Our first order of business was to find a better alternative to MoveIt!. We had multiple problems with MoveIt! having to do with how ressource costly it is, how most of our environment could be simplified to 2D and how it didn’t fix our problem of needing an exploration algorithm. After testing a few things including ETH-ASL’s Next Best View Planner, we settled on TU Darmstadt’s team Hector’s exploration planner. Since an exploration planner tries to get close to unknown space by moving through free space, it’s also an obstacle avoidance module! You can see it working in the following video
We had two major problems with our approach, the first was that we would often get noise or speckles inserted into our obstacle map. This was due in part to having our test area up on a hill.

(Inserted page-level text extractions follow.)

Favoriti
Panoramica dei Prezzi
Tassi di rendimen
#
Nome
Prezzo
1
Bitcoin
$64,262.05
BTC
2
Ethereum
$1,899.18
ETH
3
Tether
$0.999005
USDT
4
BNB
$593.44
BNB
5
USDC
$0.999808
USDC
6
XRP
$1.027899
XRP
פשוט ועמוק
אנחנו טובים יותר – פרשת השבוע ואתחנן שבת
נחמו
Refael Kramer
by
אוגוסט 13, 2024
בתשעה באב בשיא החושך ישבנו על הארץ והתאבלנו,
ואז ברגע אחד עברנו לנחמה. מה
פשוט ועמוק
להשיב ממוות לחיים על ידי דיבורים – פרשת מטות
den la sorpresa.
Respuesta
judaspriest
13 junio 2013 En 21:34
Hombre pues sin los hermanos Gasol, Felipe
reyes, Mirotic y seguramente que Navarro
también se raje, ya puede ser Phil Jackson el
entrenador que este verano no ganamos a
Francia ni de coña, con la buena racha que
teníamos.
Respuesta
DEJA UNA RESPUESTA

This meant that late in the day, our stereo cameras would look directly at the sun and fasely resolve as an obstacles. No matter how much filtering we applied, we couldn’t get rid of those speckles. We had to resolve to some clearing maneuvers if ever the robot got stuck including doing a 360 on itself and simply clearing a 1m radius around it in the occupation map.

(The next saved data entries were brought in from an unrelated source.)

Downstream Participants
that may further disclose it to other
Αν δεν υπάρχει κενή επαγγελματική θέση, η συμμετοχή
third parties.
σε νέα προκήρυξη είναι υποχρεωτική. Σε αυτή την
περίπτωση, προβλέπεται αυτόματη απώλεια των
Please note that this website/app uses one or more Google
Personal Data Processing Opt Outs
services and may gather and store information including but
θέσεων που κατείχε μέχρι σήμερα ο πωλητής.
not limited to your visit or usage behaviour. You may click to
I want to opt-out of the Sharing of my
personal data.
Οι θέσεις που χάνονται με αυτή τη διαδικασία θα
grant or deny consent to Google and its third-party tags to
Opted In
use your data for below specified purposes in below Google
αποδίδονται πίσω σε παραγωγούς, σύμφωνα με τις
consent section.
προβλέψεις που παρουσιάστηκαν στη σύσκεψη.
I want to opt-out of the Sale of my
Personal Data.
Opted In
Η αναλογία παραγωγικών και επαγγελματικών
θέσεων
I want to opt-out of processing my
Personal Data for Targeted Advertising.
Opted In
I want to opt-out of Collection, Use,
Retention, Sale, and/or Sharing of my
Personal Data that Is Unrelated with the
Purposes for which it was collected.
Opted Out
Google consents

The second major problem was defining the boundaries for exploration so our drone didn’t go somewhere not in the competition arena. The competitions in which team Hector participate are SAR scenarions in closed environments with walls around it. Unfortunately for us, we had to find some way of inserting a virtual fence for our robot to stay in. To do this at each iteration, we drew virtual walls back into our occupancy grid before the planning step and after the cloud insertion step. Not ideal, probably slow, but it worked (kind of).
Comms problems
One problem we spent a good amount of time attempting to solve was the problem of the communication between the drone and the vehicle. As stated in my previous post, we used the mobile phone’s IMU as a measure of acceleration of the vehicle to better predict the speed in our Kalman filter. This data was sent to our drone through Wifi which we had assumed would be present at the arena on competition day as it was stated in the DJI forums. However, as competition day got closer, we learned that the Wifi network was for DJI’s internal use only (video streaming) and that we had to notify them if we were to bring our own communication equipment. Moreover, we couldn’t understand how we were supposed to send the images of the detected survivors back to the car if we didn’t have Wifi. Cue panic.

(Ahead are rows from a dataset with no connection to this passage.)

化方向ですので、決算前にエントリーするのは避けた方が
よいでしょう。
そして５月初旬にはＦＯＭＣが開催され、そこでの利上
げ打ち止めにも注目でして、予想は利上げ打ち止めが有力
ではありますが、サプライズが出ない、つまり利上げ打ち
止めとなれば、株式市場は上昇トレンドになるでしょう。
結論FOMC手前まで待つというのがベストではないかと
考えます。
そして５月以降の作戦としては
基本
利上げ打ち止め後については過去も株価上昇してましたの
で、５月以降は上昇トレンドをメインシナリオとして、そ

We went through quite a few scenarios including mounting multiple TP-Link Pharos wireless access points on the car at different angles to make sure the M100 would be able to connect at all times. The ranges we had to take into account were pretty large and forced us to choose long range wifi equipment. We settled on a very large and very high gain Ubiquity airMAX Omni antenna and a Unifi access point. On the M100 side we stuck to our old setup using regular antennas with an Intel wifi chip. If you’re reading this to reproduce our setup, don’t. What we hadn’t understood is that you can’t just have one side be high powered and keep communications up. For this to work, you need to have both the access point and the client use high quality equipment. If I had to redo it, I would probably put Bullet M’s on the M100.
Final stretch and systems integration
As the competition got closer, the need to fufill the mandatory requirements to have an Android app show our survivor detections became more urgent. We recruited Gabriel into our team for the app. Most of it went pretty smooth except for the fact that a few months earlier, DJI had broken their Mobile SDK and it wasn’t able to correctly read the video stream coming from the remote controller for more than a few seconds. The only reason we were able to discover this is that we had see teams be able to build an app as soon as round 1. So we reverted the SDK to the months of february/march and everything started working again.
Although we were tired and way overworked, things were looking good and all the pieces started fitting together. Our state machine was functional, we had used the entire parking lot to try a full mission end to end. We weren’t sure we would be able to find all the survivors but it didn’t matter that much because we knew our landing would give us a huge advantage in terms of points.
As a side note, our school started becoming interested in what we were doing and had a little marketing campaign going on. We appeared on the tv show RDI Matin Weekend, the radio show RDI 15-18 and eventually Planète Techno on the Explora channel.